On Mon, 26 Jul 2010 21:24:46 +0300, gsm at mendelson.com wrote:
> On Mon, Jul 26, 2010 at 01:00:15PM -0400, nate at portents.com wrote:
>>I don't recall this.  Pretty sure I had no trouble with IDE optical
drives
>>and 9.04.  I do remember some change they made to device symlinks, had
to
>>manually create the properly named ones for things to work after one of
>>the
>>OS updates years ago, but that's about it.
> 
> It was not a case of bad symlinks, it simply could not read any data off
> of the drives. I tried this on several systems and for a while used my
USB
> external drive when I needed to read or write a DVD and could not just
> mount
> it over the network from a drive on a Debian system that worked.

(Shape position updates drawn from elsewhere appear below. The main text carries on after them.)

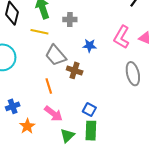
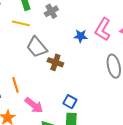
gray cross: (70, 20) -> (51, 11), turned -32
blue star: (90, 46) -> (81, 36), moved
orange line: (49, 86) -> (16, 85), moved

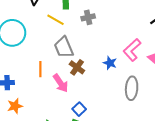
blue star: (81, 36) -> (110, 63), moved
orange line: (16, 85) -> (40, 69), moved
pink arrow: (34, 105) -> (61, 83), moved

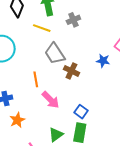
pink arrow: (61, 83) -> (51, 100), moved

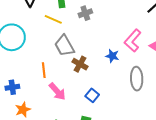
blue square: (81, 112) -> (92, 95), moved

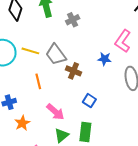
yellow line: (53, 19) -> (30, 51), moved
pink arrow: (57, 91) -> (55, 112), moved

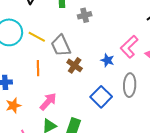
blue square: (89, 101) -> (101, 97), moved, size x1.5
pink arrow: (55, 112) -> (48, 102), turned -102

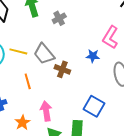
blue square: (101, 97) -> (94, 106), moved
pink arrow: (48, 102) -> (46, 111), turned -36
orange star: (13, 105) -> (22, 123), moved

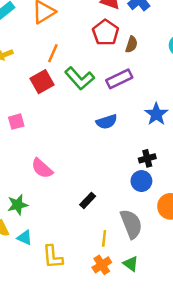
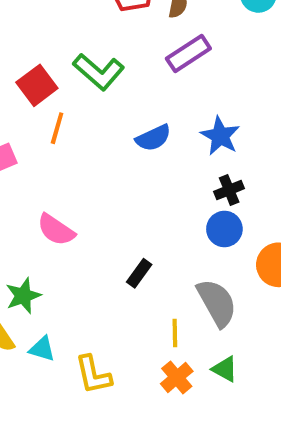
orange line: (53, 53) -> (57, 128), moved
purple rectangle: (119, 79) -> (188, 53), moved
blue star: (156, 114) -> (220, 136), moved

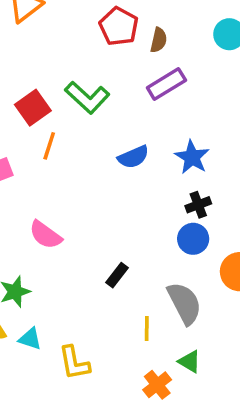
orange cross: (177, 377) -> (157, 385), moved

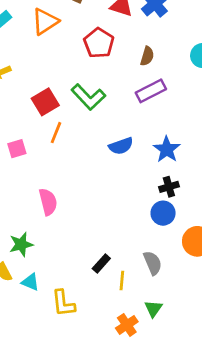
red pentagon: (119, 26) -> (99, 43), moved
pink semicircle: (45, 235) -> (48, 202), turned -144
black rectangle: (117, 275) -> (101, 264), moved
gray semicircle: (184, 303) -> (153, 263), size x0.7
green triangle: (190, 362) -> (153, 309), turned 30

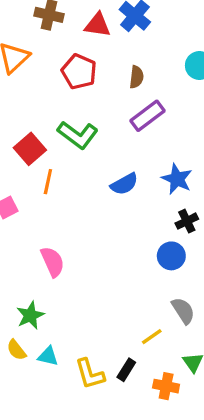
blue circle: (163, 213) -> (171, 256), moved
black rectangle: (101, 264) -> (126, 370), moved
yellow line: (122, 280) -> (152, 337), turned 60
orange cross: (127, 325) -> (166, 386), turned -35

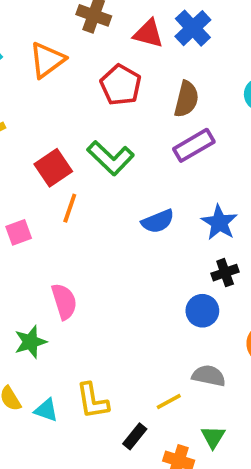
brown semicircle: (137, 77) -> (186, 99), size x1.4
gray semicircle: (183, 311) -> (209, 376), turned -52
green star: (30, 315) -> (30, 342), moved
yellow L-shape: (90, 374) -> (92, 401), moved

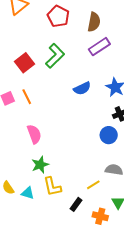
green L-shape: (111, 158) -> (55, 56), turned -85
orange line: (70, 208) -> (27, 97), moved, turned -42
green star: (30, 342) -> (40, 165), moved

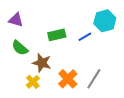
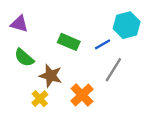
green rectangle: (57, 35) -> (69, 42), turned 36
gray line: (94, 79) -> (113, 70), moved

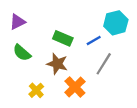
purple triangle: (19, 24) -> (17, 22), turned -42
brown star: (51, 76) -> (57, 64), moved

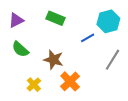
green rectangle: (63, 38) -> (56, 18), moved
gray line: (104, 64) -> (112, 60), moved

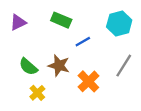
blue line: (88, 38) -> (83, 42), moved
green semicircle: (20, 49) -> (28, 67), moved
orange cross: (70, 81) -> (88, 81), moved

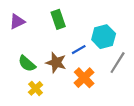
green rectangle: (61, 20) -> (58, 19), turned 48
cyan hexagon: (119, 24) -> (104, 37), moved
blue line: (83, 42) -> (79, 50), moved

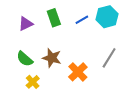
purple triangle: (17, 22) -> (26, 24), moved
cyan hexagon: (104, 37) -> (107, 17), moved
blue line: (79, 50) -> (82, 20), moved

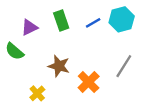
green semicircle: (25, 59) -> (14, 51), moved

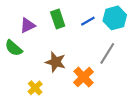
gray line: (124, 66) -> (107, 53), moved

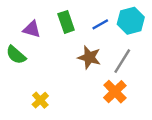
purple triangle: (28, 25) -> (32, 29), turned 42
brown star: (56, 62) -> (89, 57), moved
orange cross: (84, 77) -> (115, 92), moved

I just researched it, and it looks like there was a new PATA driver that
made it's way into Ubuntu that was(/is?) buggy for some people, as talked
about here:

http://ubuntuforums.org/showthread.php?t=1347801

Note that the last poster reported they got their 1998 Toshiba laptop
drive working with a 'modprobe pata_pnpisa' command.  Interesting.  Guess I
got lucky with the optical drives I was using.  Do you know what
brands/models you had trouble with?

>>> BTW 9.04 also never worked on an Intel Atom or similar processor
>>
>>I didn't have any problems running 9.04 on my Acer Aspire One with an
>>Intel Atom (well short of the Atheros wifi driver issues, but I
ultimately
>>solved those by swapping out that wifi card with an Intel one).
> 
> Was it the original 9.04 or the "NetBook Respin"? The Original flavor
did
> not boot and it was known at release time.

It was the original 9.04, I never bothered with the Ubuntu Netbook Remix
(now called the Ubuntu Netbook Edition).  I'm not sure when I upgraded to
9.04 though, it might have been several weeks after release... after one
bad experience years ago jumping on a new release the day it came out, I
made a decision to give all releases a few weeks to get their kinks worked
out before I try them.

> Something was changed and it failed
> in an early release candidate, then it worked, and in the final one it
> failed.

Sounds like I dodged a bullet there.

> However no one bothered to test it and by the time they did the deadline
> for
> fixes was past. The people running the project decided not to make an
> exception, nor document it, as in "DON'T INSTALL THIS IF YOU HAVE AN
ATOM
> PROCESSOR" on the release notes, download page, etc.

Documentation for anything notebook related has always been iffy.  It
would help Linux a lot, especially for notebook users, to have a single
comprehensive source they could go to about hardware support, rather than
rely on piecing information together from all over the way a person often
has to these days.

> The Netbook respin was created to get something working at all on ATOM 
> processors, and it included their special "Netbook" bloat.

My impression was the Netbook Remix was as much about creating a new UI
that was easy to use on a small screen and for first-time computer users,
which was where the Netbooks were being initially marketed.  The fact that
they fixed any Atom-related bugs would probably just be a necessary side
effect of targeting such a narrow platform.